Data extract -
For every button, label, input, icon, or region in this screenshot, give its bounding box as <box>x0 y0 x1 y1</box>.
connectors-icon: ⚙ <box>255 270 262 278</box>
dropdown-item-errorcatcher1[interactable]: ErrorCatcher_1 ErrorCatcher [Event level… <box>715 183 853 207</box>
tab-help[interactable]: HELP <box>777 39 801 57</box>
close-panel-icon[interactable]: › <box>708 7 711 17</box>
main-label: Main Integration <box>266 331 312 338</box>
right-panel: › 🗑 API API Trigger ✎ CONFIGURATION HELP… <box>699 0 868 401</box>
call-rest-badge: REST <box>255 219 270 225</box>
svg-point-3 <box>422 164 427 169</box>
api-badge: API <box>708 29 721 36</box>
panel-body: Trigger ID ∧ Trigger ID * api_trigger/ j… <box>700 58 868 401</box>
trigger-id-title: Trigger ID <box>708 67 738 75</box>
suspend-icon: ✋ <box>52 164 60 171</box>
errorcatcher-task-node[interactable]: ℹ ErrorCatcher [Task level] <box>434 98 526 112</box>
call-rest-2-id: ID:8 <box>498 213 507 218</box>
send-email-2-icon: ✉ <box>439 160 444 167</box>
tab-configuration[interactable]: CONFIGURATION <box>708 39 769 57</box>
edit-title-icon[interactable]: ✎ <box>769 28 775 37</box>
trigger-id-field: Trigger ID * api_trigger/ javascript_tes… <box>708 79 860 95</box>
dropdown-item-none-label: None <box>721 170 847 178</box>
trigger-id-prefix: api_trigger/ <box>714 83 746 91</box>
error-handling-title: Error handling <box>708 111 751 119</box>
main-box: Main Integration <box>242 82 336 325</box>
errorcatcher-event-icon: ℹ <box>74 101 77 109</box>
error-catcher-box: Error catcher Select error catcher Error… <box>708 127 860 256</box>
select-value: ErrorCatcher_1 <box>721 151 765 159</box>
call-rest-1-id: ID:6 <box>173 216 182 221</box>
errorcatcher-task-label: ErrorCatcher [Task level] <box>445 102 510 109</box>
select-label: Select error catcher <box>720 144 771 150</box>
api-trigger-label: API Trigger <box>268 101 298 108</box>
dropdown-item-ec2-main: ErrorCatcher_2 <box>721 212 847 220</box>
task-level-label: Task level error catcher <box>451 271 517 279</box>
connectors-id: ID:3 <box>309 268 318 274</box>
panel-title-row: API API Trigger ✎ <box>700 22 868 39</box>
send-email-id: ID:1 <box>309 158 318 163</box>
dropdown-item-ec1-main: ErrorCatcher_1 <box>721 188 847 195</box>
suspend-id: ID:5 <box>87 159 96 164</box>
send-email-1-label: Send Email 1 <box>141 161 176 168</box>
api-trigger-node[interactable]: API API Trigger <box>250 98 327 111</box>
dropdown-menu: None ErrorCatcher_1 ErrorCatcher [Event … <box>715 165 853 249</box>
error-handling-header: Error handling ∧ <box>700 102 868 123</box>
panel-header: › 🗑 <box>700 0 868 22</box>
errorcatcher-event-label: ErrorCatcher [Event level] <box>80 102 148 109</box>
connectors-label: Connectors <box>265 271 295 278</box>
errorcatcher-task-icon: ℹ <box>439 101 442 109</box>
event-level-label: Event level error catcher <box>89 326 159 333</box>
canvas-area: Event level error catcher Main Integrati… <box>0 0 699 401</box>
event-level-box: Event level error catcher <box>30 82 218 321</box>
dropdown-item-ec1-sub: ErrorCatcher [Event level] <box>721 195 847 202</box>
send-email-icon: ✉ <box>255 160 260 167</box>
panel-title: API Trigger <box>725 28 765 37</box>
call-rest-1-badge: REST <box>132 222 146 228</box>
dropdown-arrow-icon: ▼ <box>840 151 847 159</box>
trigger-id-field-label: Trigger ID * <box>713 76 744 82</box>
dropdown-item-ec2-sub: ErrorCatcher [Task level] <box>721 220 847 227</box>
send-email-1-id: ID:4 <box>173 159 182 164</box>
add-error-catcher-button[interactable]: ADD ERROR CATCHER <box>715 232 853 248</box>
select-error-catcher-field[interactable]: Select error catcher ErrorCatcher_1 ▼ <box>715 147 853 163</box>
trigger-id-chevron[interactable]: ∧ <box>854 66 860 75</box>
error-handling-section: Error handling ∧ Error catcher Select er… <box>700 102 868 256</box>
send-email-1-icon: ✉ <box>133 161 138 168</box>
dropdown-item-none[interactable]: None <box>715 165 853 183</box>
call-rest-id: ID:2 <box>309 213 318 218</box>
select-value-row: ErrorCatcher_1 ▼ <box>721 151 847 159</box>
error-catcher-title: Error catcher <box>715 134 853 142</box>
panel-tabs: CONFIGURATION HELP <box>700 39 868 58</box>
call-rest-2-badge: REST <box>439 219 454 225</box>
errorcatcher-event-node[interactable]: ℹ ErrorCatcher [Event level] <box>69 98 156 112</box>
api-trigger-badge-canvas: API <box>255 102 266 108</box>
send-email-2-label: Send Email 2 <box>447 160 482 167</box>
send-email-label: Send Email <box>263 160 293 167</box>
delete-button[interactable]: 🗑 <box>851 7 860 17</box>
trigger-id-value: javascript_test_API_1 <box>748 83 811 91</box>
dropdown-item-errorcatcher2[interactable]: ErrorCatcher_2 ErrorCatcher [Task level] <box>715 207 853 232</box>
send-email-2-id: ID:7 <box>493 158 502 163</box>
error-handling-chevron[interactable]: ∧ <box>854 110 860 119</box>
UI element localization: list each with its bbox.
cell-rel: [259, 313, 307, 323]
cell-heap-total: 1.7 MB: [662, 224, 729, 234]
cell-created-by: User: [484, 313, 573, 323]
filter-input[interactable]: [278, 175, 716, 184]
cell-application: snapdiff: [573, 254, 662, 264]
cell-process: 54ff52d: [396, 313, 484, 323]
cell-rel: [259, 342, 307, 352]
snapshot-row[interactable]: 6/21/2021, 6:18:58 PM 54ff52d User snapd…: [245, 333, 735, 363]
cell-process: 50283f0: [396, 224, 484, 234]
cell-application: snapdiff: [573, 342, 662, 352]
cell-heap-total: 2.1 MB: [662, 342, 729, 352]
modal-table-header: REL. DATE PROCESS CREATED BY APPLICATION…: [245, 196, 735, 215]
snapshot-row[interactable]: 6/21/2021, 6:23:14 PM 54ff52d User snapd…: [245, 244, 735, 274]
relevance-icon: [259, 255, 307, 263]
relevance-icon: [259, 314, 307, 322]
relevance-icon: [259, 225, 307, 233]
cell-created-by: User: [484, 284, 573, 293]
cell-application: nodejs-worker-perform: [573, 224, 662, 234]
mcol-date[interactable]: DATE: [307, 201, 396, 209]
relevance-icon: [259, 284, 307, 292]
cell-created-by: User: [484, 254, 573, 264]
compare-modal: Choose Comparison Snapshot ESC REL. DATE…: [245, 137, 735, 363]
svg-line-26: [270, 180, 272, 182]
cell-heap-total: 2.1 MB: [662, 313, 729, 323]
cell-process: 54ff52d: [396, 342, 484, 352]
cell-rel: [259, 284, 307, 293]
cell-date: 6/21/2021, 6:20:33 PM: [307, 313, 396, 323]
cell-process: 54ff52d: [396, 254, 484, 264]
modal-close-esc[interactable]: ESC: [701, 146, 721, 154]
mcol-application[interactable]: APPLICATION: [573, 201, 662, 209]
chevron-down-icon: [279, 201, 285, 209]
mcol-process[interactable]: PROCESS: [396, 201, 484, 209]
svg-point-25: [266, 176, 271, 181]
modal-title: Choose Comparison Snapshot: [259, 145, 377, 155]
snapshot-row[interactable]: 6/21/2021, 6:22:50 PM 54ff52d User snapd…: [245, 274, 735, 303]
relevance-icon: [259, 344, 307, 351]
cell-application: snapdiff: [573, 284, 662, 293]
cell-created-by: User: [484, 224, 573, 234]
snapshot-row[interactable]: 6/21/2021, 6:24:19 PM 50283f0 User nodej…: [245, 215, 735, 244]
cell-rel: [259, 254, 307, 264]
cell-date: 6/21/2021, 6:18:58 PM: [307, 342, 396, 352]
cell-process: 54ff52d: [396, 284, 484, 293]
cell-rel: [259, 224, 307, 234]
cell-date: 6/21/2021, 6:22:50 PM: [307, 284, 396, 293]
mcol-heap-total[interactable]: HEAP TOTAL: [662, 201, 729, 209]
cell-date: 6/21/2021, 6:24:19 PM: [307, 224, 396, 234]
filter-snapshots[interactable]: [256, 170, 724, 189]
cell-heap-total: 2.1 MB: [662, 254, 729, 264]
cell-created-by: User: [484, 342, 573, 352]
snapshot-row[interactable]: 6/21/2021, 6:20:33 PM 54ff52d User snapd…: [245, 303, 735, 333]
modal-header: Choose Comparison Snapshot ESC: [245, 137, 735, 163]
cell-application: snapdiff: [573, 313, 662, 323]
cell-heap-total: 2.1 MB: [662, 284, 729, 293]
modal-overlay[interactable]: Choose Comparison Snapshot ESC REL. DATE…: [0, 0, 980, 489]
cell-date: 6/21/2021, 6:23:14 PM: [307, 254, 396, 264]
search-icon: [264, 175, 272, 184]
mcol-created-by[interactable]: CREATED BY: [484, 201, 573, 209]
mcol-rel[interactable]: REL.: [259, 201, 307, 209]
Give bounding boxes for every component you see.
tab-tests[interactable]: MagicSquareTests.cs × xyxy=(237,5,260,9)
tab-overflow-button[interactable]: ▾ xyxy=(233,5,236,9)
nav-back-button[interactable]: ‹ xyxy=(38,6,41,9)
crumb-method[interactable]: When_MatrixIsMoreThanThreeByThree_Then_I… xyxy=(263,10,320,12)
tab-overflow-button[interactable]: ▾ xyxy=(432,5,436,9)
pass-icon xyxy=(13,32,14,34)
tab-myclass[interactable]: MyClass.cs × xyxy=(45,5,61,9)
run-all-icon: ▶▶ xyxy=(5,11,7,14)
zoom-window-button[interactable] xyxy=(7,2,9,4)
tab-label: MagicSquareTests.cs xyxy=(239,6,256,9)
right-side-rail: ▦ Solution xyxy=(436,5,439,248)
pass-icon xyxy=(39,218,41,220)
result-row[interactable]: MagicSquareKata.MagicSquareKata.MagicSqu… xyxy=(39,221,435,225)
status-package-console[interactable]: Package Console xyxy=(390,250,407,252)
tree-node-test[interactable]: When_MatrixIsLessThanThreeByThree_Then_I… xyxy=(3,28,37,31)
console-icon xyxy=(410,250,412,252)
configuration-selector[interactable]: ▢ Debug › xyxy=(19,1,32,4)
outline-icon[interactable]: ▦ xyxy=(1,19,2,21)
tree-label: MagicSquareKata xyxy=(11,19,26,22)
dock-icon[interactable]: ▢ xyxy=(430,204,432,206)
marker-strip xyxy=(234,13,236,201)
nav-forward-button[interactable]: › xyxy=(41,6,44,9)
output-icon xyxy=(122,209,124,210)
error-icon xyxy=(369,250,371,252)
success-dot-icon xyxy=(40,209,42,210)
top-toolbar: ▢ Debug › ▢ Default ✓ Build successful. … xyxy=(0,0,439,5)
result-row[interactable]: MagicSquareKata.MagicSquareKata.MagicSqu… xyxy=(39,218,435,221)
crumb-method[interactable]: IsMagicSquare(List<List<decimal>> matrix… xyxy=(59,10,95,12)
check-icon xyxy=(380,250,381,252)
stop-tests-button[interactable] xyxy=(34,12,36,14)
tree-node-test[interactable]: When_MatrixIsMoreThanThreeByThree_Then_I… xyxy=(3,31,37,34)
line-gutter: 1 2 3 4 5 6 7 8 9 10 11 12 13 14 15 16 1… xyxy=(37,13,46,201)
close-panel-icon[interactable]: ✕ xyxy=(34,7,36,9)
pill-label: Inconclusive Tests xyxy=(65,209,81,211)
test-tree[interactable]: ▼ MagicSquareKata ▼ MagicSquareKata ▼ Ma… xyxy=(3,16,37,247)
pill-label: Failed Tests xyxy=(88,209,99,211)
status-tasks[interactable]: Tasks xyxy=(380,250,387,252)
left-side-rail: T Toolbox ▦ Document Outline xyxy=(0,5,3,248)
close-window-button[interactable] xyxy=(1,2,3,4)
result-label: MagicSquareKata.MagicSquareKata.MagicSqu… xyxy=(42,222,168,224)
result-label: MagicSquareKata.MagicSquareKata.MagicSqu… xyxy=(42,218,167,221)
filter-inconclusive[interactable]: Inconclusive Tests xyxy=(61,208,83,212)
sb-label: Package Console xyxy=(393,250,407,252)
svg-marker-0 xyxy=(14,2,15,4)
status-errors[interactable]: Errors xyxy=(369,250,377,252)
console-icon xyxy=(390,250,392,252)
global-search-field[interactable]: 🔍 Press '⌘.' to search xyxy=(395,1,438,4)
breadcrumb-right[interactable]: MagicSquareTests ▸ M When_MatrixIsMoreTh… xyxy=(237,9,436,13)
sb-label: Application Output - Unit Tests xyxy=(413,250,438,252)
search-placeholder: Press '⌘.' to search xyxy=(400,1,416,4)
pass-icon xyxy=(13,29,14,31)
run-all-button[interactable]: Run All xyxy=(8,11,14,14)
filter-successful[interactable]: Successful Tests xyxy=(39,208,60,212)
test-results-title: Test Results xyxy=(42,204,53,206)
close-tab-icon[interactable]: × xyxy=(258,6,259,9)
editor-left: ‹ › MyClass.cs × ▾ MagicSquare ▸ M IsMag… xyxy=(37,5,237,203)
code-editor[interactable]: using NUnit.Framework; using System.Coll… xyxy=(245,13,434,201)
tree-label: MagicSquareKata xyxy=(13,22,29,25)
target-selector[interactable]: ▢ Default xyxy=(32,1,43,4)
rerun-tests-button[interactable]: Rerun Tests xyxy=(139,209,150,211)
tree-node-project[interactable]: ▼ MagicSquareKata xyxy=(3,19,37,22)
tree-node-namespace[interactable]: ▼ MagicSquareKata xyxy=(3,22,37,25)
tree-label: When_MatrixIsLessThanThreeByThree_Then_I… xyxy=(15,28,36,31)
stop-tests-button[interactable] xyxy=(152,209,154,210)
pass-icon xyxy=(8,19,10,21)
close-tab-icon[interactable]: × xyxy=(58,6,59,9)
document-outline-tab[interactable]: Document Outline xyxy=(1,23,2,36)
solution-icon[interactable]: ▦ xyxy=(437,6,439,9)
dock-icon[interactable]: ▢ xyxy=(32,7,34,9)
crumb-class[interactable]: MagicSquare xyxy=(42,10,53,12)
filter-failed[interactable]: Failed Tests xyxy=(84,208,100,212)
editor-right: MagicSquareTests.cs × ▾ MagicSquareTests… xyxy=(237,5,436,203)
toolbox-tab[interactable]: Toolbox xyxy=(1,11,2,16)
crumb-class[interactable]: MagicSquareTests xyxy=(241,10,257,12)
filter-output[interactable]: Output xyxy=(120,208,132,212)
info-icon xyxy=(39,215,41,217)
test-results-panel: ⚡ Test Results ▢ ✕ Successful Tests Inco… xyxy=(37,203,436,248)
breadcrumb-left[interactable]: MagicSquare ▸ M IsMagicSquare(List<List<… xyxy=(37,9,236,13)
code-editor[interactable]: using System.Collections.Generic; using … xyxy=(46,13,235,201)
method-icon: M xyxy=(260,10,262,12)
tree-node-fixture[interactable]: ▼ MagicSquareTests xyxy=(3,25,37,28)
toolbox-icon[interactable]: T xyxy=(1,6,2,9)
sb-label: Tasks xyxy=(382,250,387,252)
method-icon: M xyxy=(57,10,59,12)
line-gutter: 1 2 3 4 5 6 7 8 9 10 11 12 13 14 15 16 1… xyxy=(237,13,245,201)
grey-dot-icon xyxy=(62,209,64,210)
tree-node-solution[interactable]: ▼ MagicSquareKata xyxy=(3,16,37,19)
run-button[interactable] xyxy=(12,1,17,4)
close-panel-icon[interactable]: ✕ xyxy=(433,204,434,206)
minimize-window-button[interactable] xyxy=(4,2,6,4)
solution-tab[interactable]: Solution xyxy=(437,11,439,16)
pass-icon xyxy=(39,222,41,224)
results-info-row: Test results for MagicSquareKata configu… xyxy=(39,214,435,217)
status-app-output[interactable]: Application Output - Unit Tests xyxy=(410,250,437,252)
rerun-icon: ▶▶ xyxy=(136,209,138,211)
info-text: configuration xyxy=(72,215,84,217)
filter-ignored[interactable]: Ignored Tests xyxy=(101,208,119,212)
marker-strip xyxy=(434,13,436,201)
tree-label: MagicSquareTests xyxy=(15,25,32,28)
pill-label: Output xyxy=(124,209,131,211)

Aim of the exercise - Search the records above for the string "input" and copy each line that holds it.

Solution -
For every button, label, input, icon, or region in this screenshot, give its bounding box as <box>x0 y0 x1 y1</box>.
filter-input[interactable]: [278, 175, 716, 184]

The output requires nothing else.